• **Dataset records**
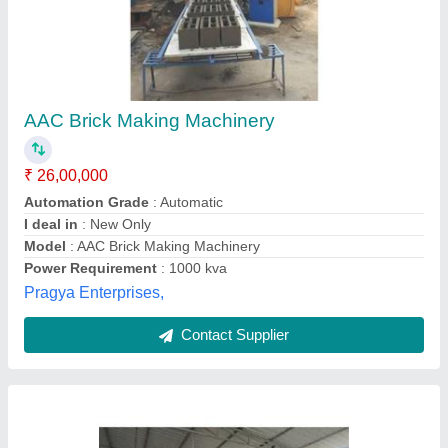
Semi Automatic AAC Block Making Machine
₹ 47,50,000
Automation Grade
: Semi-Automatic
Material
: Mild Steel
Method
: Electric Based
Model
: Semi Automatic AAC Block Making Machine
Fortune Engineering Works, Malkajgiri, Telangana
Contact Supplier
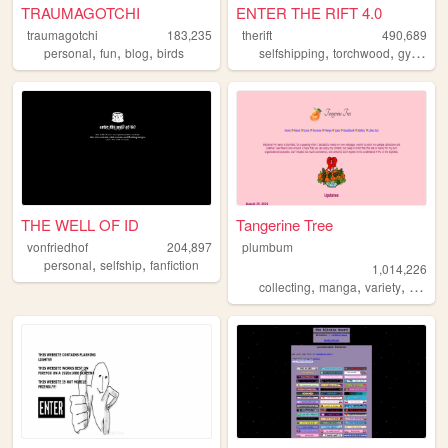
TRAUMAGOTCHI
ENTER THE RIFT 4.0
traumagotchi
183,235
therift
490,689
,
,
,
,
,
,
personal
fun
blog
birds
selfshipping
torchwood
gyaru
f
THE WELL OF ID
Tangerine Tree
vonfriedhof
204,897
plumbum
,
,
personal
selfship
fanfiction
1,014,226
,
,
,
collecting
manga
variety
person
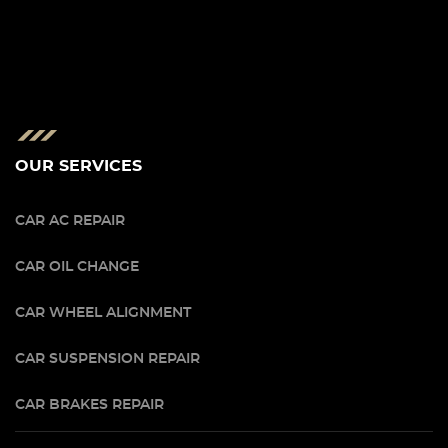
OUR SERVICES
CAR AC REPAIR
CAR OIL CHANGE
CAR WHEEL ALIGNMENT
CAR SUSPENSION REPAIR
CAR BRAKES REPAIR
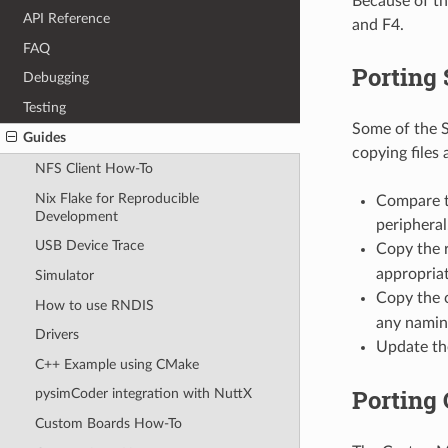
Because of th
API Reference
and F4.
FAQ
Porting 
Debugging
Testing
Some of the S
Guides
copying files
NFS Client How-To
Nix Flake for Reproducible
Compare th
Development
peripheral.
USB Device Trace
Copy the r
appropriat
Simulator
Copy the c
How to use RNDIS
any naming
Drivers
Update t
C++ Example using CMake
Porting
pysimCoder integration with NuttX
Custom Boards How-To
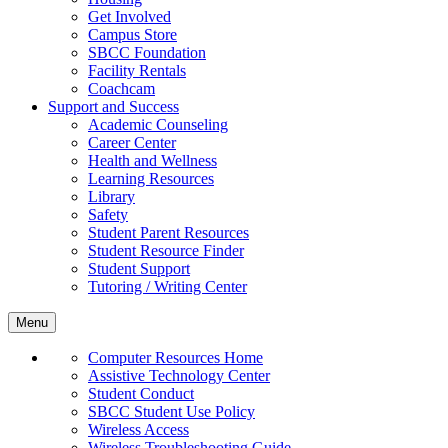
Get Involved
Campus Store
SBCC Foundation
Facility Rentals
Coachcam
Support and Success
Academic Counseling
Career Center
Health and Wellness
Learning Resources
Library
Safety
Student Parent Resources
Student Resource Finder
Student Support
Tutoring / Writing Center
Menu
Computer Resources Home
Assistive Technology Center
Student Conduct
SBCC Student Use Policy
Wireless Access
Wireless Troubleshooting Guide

* * *

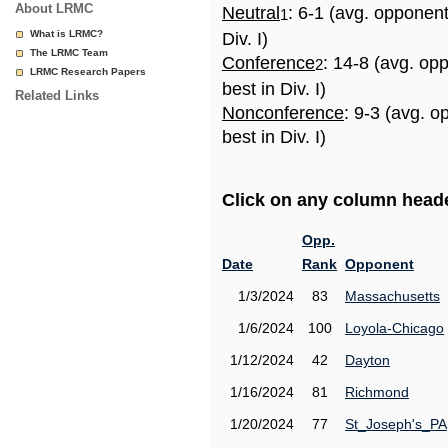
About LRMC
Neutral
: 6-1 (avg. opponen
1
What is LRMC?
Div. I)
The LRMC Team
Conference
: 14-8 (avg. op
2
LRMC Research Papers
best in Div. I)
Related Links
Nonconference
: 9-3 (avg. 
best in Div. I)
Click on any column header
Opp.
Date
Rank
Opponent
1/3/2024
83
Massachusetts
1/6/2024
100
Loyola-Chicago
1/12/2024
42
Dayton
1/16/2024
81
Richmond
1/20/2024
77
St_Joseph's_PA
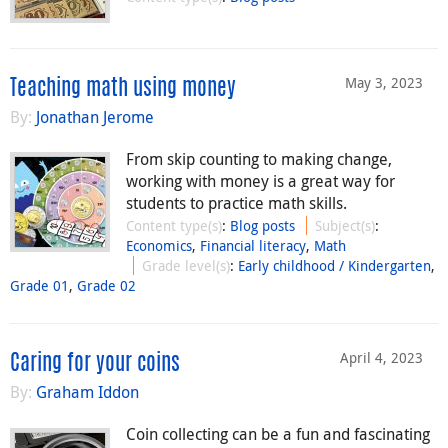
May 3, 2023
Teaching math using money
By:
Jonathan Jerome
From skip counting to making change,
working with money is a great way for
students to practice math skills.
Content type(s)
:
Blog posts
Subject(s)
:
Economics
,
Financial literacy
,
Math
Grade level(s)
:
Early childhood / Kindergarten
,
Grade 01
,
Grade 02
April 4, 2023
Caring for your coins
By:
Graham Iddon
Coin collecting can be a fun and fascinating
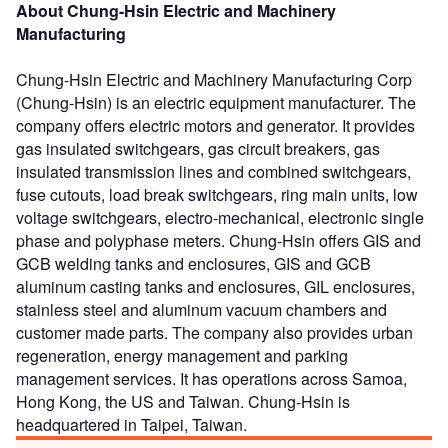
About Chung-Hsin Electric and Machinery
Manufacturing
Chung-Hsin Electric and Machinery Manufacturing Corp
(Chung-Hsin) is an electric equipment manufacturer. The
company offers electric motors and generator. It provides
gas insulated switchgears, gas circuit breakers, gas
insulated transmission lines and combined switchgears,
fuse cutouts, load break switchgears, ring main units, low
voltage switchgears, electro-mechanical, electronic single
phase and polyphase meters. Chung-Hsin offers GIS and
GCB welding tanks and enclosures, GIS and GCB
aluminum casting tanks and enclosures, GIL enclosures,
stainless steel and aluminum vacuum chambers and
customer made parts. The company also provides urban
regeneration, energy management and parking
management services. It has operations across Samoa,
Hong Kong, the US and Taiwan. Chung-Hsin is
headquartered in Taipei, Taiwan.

...

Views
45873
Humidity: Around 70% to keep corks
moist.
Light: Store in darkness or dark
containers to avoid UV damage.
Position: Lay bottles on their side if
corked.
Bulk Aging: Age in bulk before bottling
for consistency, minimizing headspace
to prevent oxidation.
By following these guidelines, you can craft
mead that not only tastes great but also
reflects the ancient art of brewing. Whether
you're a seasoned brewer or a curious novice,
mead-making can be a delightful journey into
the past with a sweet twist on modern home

• **What you have to do**
From the data above, reproduce word for word the lines running from the line with "Academic Counseling" to the line with "Wireless Troubleshooting Guide", ends included.

• **Solution**
Academic Counseling
Career Center
Health and Wellness
Learning Resources
Library
Safety
Student Parent Resources
Student Resource Finder
Student Support
Tutoring / Writing Center
Menu
Computer Resources Home
Assistive Technology Center
Student Conduct
SBCC Student Use Policy
Wireless Access
Wireless Troubleshooting Guide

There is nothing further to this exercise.